European Banking Sector Resilience to Severe Economic Shock: Stress Test Results 2023

2023-07-28 20:02:12

The scenario used in this exercise, involving 70 institutions covering approximately 75% of banking assets in the European Union in the EBA study, provided in particular for a ” severe worsening of the geopolitical situation » et « an increase in commodity prices “, events likely to reduce the European Gross Domestic Product (GDP) by 6% in three years.

Added to this was a 6.1 point rise in the unemployment rate, a slower-than-expected fall in inflation, a fall in property prices and a collapse in 2023 of stocks on the financial markets.

Following such a shock, much more severe than in 2021 during the previous test, the equity ratio tough “, a key indicator for measuring financial soundness, would drop for the whole of the European banking sector from 15.2% to 10.4%, a level equivalent to that of two years ago and generally considered acceptable by the supervisors.

The EBA also noted an improvement in banks’ credit quality compared to the 2021 test, as well as higher profits, allowing institutions to withstand a much larger crisis.

French banks finish in last place

However, this level is an average, with the banks of four countries falling below the 10% mark: those of Spain, the Netherlands, Germany and France.

French banks even finish in last place, with a hard capital ratio of 9.15% at the end of these three years of turbulence.

This French average was however weighed down by the Banque Postale, which ended the year with a ratio of 0.05%. Societe Generale is at 8.19%, BNP Paribas at 8.35%, BPCE at 9.92%, Crédit Agricole at 9.94% and Crédit Mutuel at 11.43%.

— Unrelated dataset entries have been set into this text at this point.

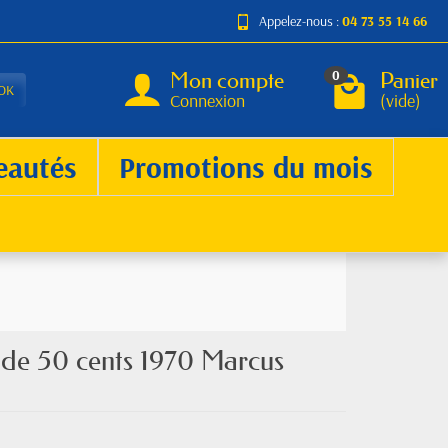
Appelez-nous :
04 73 55 14 66
Mon compte
Panier
0
OK
Connexion
(vide)
eautés
Promotions du mois
t de 50 cents 1970 Marcus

« Given these cautious assumptions and this particularly degraded macroeconomic and financial scenario, the results of the stress tests confirm the resilience of the French banking system as a whole due to a good shock absorption capacity. “, welcomed in a press release the Prudential Control and Resolution Authority, the French policeman of the sector.

Deutsche Bank, whose health has raised concerns in the past, concludes the stress test at 8.08% hard capital, while the Italian bank Monte dei Paschi di Siena, which ended the previous financial year with funds own negatives of around -0.10%, did much better this time, with 10.13%.

This test, however, was not designed to determine whether a particular bank passed or failed. On the other hand, the data collected will be used by European banking supervisors to assess the capital needs of the banking institutions under their supervision in the coming months.

The financial year began at the end of January, just before the banking sector was jostled in the first quarter by the bankruptcy of American establishments and the emergency takeover of Credit Suisse by UBS.

In its test, which does not include Swiss institutions, the EBA does not include the psychological aspect with a bank panic phenomenon, as has been observed in recent months in certain institutions considered fragile.